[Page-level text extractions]
+-------+

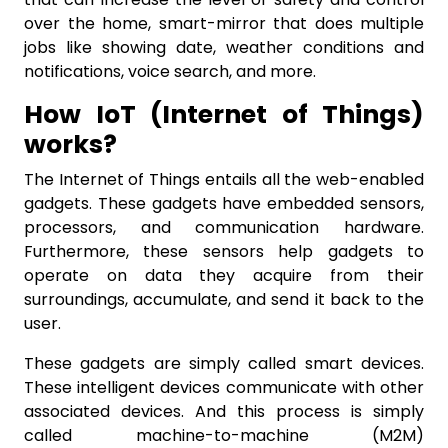
over the home, smart-mirror that does multiple
jobs like showing date, weather conditions and
notifications, voice search, and more.
How IoT (Internet of Things)
works?
The Internet of Things entails all the web-enabled
gadgets. These gadgets have embedded sensors,
processors, and communication hardware.
Furthermore, these sensors help gadgets to
operate on data they acquire from their
surroundings, accumulate, and send it back to the
user.
These gadgets are simply called smart devices.
These intelligent devices communicate with other
associated devices. And this process is simply
called machine-to-machine (M2M)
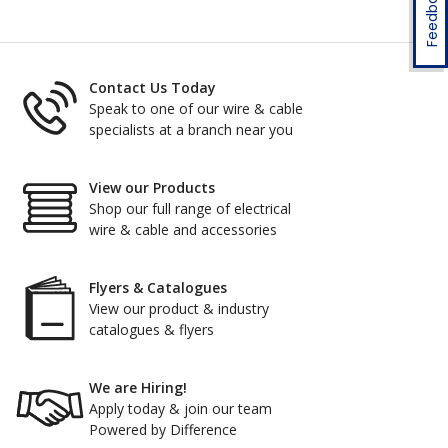
Feedback
Contact Us Today
Speak to one of our wire & cable
specialists at a branch near you
View our Products
Shop our full range of electrical
wire & cable and accessories
Flyers & Catalogues
View our product & industry
catalogues & flyers
We are Hiring!
Apply today & join our team
Powered by Difference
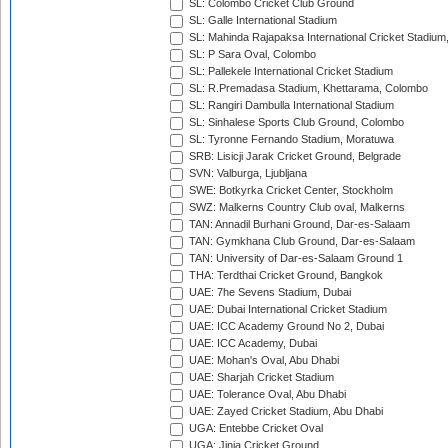
SL: Colombo Cricket Club Ground
SL: Galle International Stadium
SL: Mahinda Rajapaksa International Cricket Stadiu
SL: P Sara Oval, Colombo
SL: Pallekele International Cricket Stadium
SL: R.Premadasa Stadium, Khettarama, Colombo
SL: Rangiri Dambulla International Stadium
SL: Sinhalese Sports Club Ground, Colombo
SL: Tyronne Fernando Stadium, Moratuwa
SRB: Lisicji Jarak Cricket Ground, Belgrade
SVN: Valburga, Ljubljana
SWE: Botkyrka Cricket Center, Stockholm
SWZ: Malkerns Country Club oval, Malkerns
TAN: Annadil Burhani Ground, Dar-es-Salaam
TAN: Gymkhana Club Ground, Dar-es-Salaam
TAN: University of Dar-es-Salaam Ground 1
THA: Terdthai Cricket Ground, Bangkok
UAE: 7he Sevens Stadium, Dubai
UAE: Dubai International Cricket Stadium
UAE: ICC Academy Ground No 2, Dubai
UAE: ICC Academy, Dubai
UAE: Mohan's Oval, Abu Dhabi
UAE: Sharjah Cricket Stadium
UAE: Tolerance Oval, Abu Dhabi
UAE: Zayed Cricket Stadium, Abu Dhabi
UGA: Entebbe Cricket Oval
UGA: Jinja Cricket Ground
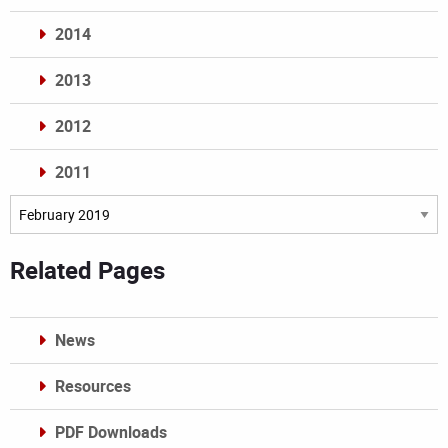
2014
2013
2012
2011
Archives
Related Pages
News
Resources
PDF Downloads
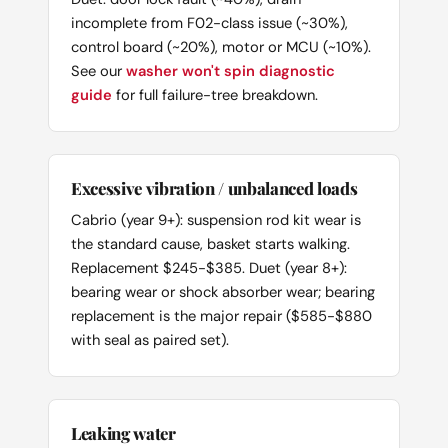
incomplete from F02-class issue (~30%),
control board (~20%), motor or MCU (~10%).
See our
washer won't spin diagnostic
guide
for full failure-tree breakdown.
Excessive vibration / unbalanced loads
Cabrio (year 9+): suspension rod kit wear is
the standard cause, basket starts walking.
Replacement $245-$385. Duet (year 8+):
bearing wear or shock absorber wear; bearing
replacement is the major repair ($585-$880
with seal as paired set).
Leaking water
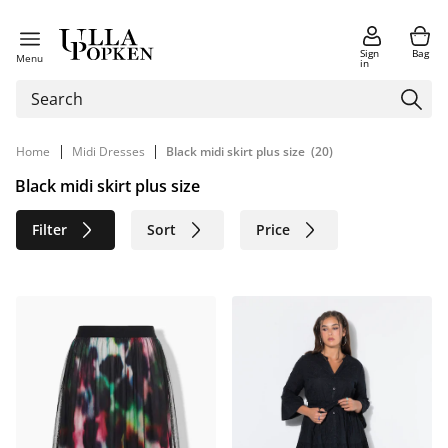
Sign
Bag
Menu
in
|
|
Home
Midi Dresses
Black midi skirt plus size
(20)
Black midi skirt plus size
Filter
Sort
Price
Size
Age group
Brand
Color
Material
Sustainable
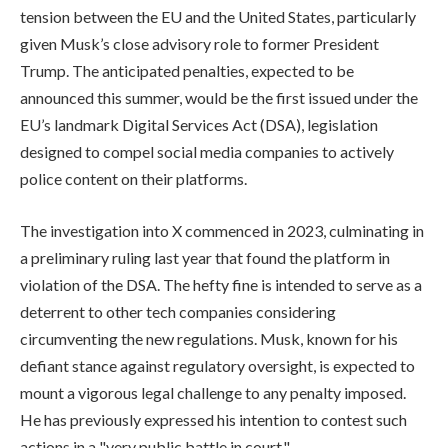
tension between the EU and the United States, particularly
given Musk’s close advisory role to former President
Trump. The anticipated penalties, expected to be
announced this summer, would be the first issued under the
EU’s landmark Digital Services Act (DSA), legislation
designed to compel social media companies to actively
police content on their platforms.
The investigation into X commenced in 2023, culminating in
a preliminary ruling last year that found the platform in
violation of the DSA. The hefty fine is intended to serve as a
deterrent to other tech companies considering
circumventing the new regulations. Musk, known for his
defiant stance against regulatory oversight, is expected to
mount a vigorous legal challenge to any penalty imposed.
He has previously expressed his intention to contest such
actions in a "very public battle in court."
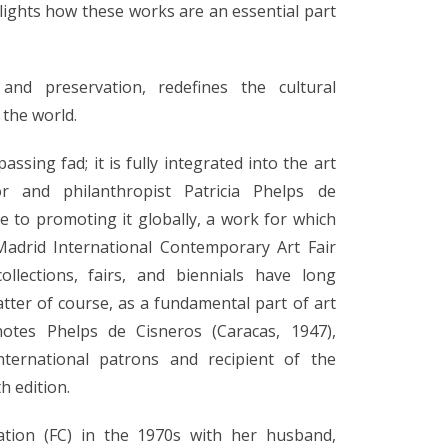
ights how these works are an essential part
nd preservation, redefines the cultural
 the world.
assing fad; it is fully integrated into the art
or and philanthropist Patricia Phelps de
e to promoting it globally, a work for which
adrid International Contemporary Art Fair
ollections, fairs, and biennials have long
tter of course, as a fundamental part of art
notes Phelps de Cisneros (Caracas, 1947),
nternational patrons and recipient of the
h edition.
tion (FC) in the 1970s with her husband,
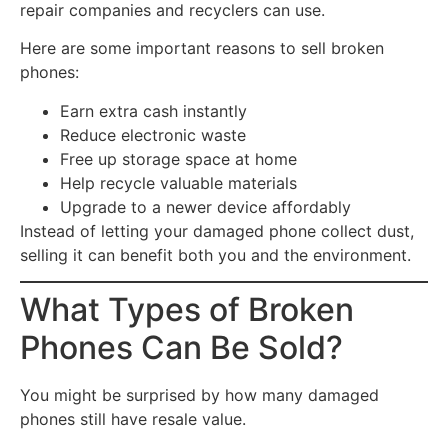
repair companies and recyclers can use.
Here are some important reasons to sell broken
phones:
Earn extra cash instantly
Reduce electronic waste
Free up storage space at home
Help recycle valuable materials
Upgrade to a newer device affordably
Instead of letting your damaged phone collect dust,
selling it can benefit both you and the environment.
What Types of Broken
Phones Can Be Sold?
You might be surprised by how many damaged
phones still have resale value.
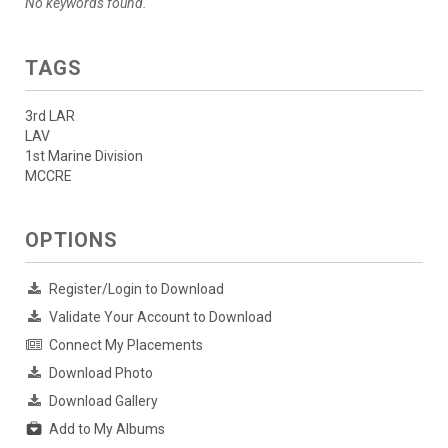
No keywords found.
TAGS
3rd LAR
LAV
1st Marine Division
MCCRE
OPTIONS
Register/Login to Download
Validate Your Account to Download
Connect My Placements
Download Photo
Download Gallery
Add to My Albums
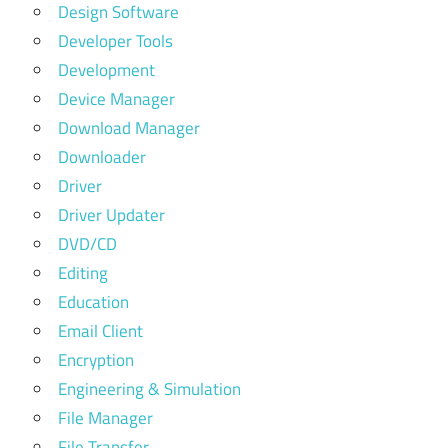
Design Software
Developer Tools
Development
Device Manager
Download Manager
Downloader
Driver
Driver Updater
DVD/CD
Editing
Education
Email Client
Encryption
Engineering & Simulation
File Manager
File Transfer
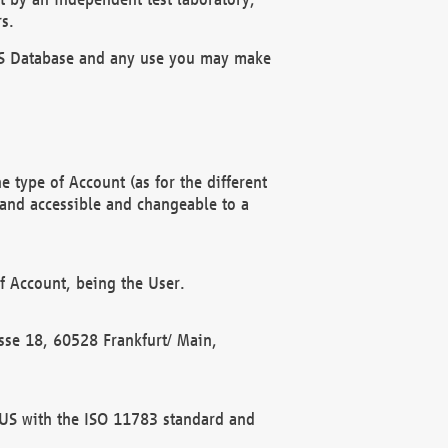
s.
OBUS Database and any use you may make
 type of Account (as for the different
 and accessible and changeable to a
f Account, being the User.
rasse 18, 60528 Frankfurt/ Main,
 BUS with the ISO 11783 standard and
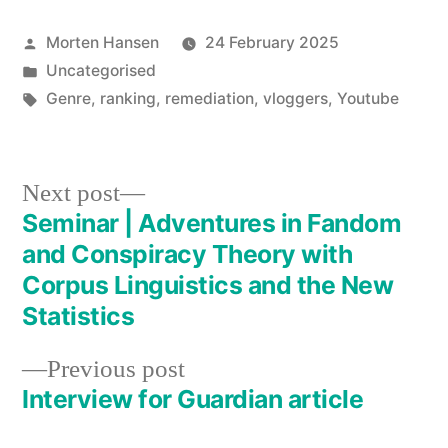
Posted
Morten Hansen
24 February 2025
by
Posted
Uncategorised
in
Tags:
Genre
,
ranking
,
remediation
,
vloggers
,
Youtube
Next
Next post
post:
Seminar | Adventures in Fandom
Post
and Conspiracy Theory with
navigation
Corpus Linguistics and the New
Statistics
Previous
Previous post
post:
Interview for Guardian article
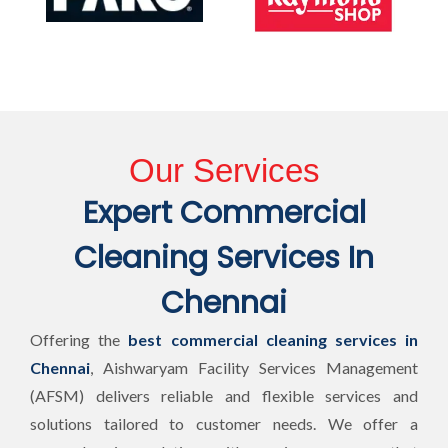
Our Services
Expert Commercial
Cleaning Services In
Chennai
Offering the
best commercial cleaning services in
Chennai
, Aishwaryam Facility Services Management
(AFSM) delivers reliable and flexible services and
solutions tailored to customer needs. We offer a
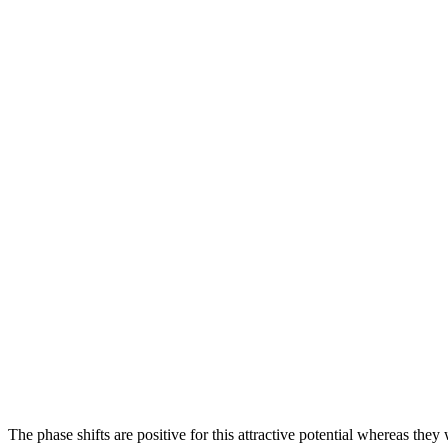
The phase shifts are positive for this attractive potential whereas they 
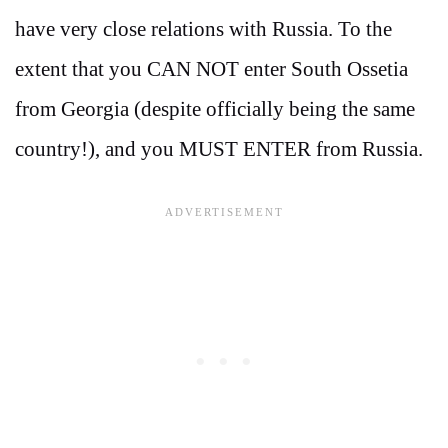
have very close relations with Russia. To the
extent that you CAN NOT enter South Ossetia
from Georgia (despite officially being the same
country!), and you MUST ENTER from Russia.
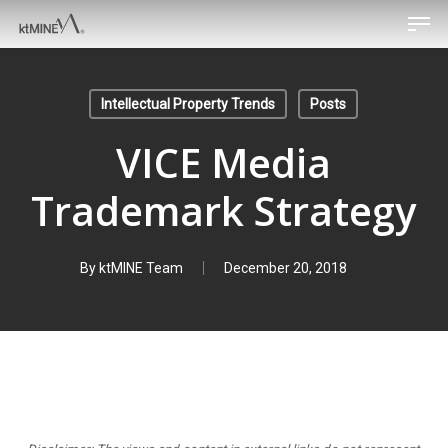
Men
Skip
to
main
content
Intellectual Property Trends
Posts
VICE Media
Trademark Strategy
By
ktMINE Team
December 20, 2018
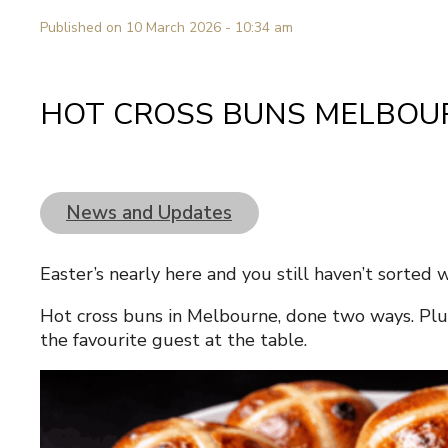
Published on 10 March 2026 - 10:34 am
HOT CROSS BUNS MELBOU
News and Updates
Easter’s nearly here and you still haven’t sorted 
Hot cross buns in Melbourne, done two ways. Plu
the favourite guest at the table.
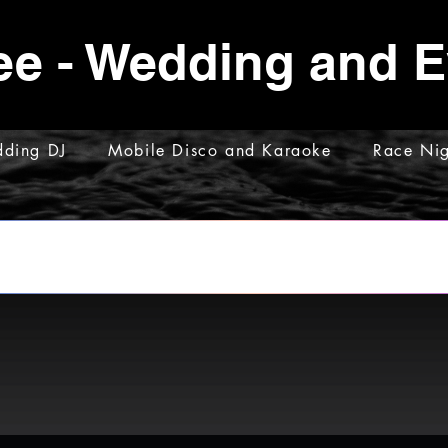
ee - Wedding and 
ding DJ
Mobile Disco and Karaoke
Race Nig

+-------+

▶ [EXERCISE OBJECTIVE]: Copy exactly, and only, the lines from the first entry through the line holding "gadgets. These gadgets", both ends included, leaving out every picture.

▶ [REPLY]:
over the home, smart-mirror that does multiple
jobs like showing date, weather conditions and
notifications, voice search, and more.
How IoT (Internet of Things)
works?
The Internet of Things entails all the web-enabled
gadgets. These gadgets have embedded sensors,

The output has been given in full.